Task to carry out:
Please retype the entries below word for word, passing over every picture.

__________

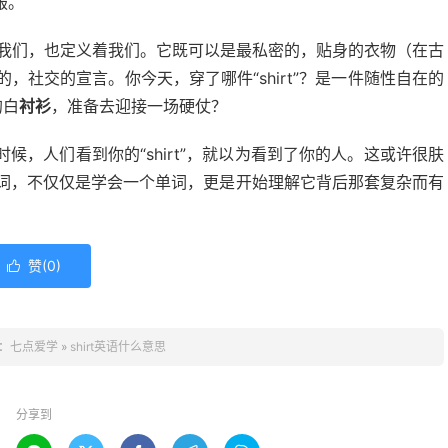
服。
裹着我们，也定义着我们。它既可以是最私密的，贴身的衣物（在古
的，社交的宣言。你今天，穿了哪件“shirt”？是一件随性自在的
的白
衬衫
，准备去迎接一场硬仗？
，人们看到你的“shirt”，就以为看到了你的人。这或许很肤
这个词，不仅仅是学会一个单词，更是开始理解它背后那套复杂而有
赞(
0
)

：
七点爱学
»
shirt英语什么意思
分享到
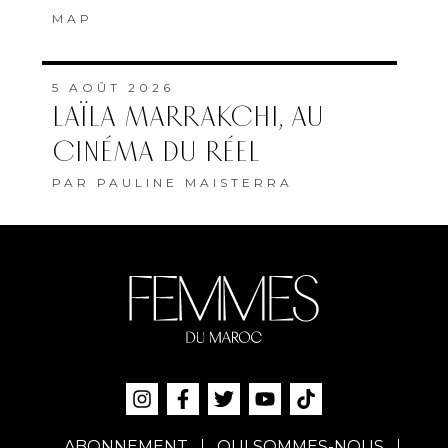
MAP
5 AOÛT 2026
LAÏLA MARRAKCHI, AU
CINÉMA DU RÉEL
PAR
PAULINE MAISTERRA
ABONNEMENT
QUI SOMMES-NOUS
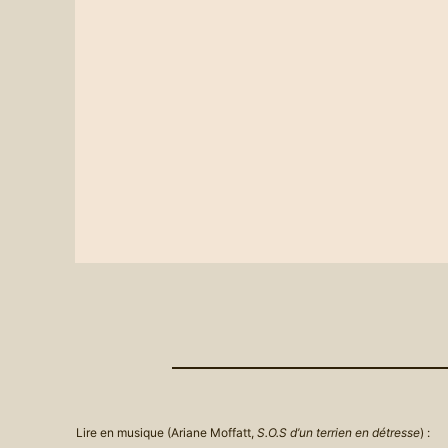
Lire en musique (Ariane Moffatt,
S.O.S d’un terrien en détresse
) :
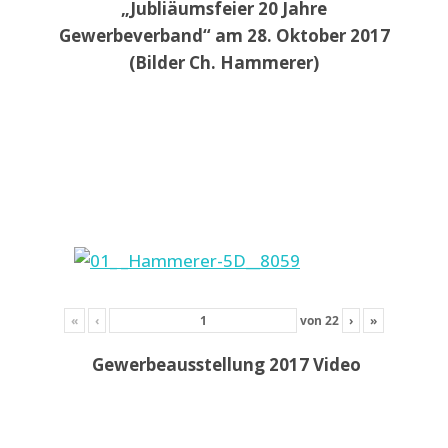
„Jubliäumsfeier 20 Jahre
Gewerbeverband“ am 28. Oktober 2017
(Bilder Ch. Hammerer)
«
‹
von
22
›
»
Gewerbeausstellung 2017 Video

__________

Answer to the problem:
服。
裹着我们，也定义着我们。它既可以是最私密的，贴身的衣物（在古
的，社交的宣言。你今天，穿了哪件“shirt”？是一件随性自在的
的白
衬衫
，准备去迎接一场硬仗？
，人们看到你的“shirt”，就以为看到了你的人。这或许很肤
这个词，不仅仅是学会一个单词，更是开始理解它背后那套复杂而有
赞(
0
)

：
七点爱学
»
shirt英语什么意思
分享到
MAP
5 AOÛT 2026
LAÏLA MARRAKCHI, AU
CINÉMA DU RÉEL
PAR
PAULINE MAISTERRA
ABONNEMENT
QUI SOMMES-NOUS
Lire en musique (Ariane Moffatt,
S.O.S d’un terrien en détresse
) :
„Jubliäumsfeier 20 Jahre
Gewerbeverband“ am 28. Oktober 2017
(Bilder Ch. Hammerer)
«
‹
von
22
›
»
Gewerbeausstellung 2017 Video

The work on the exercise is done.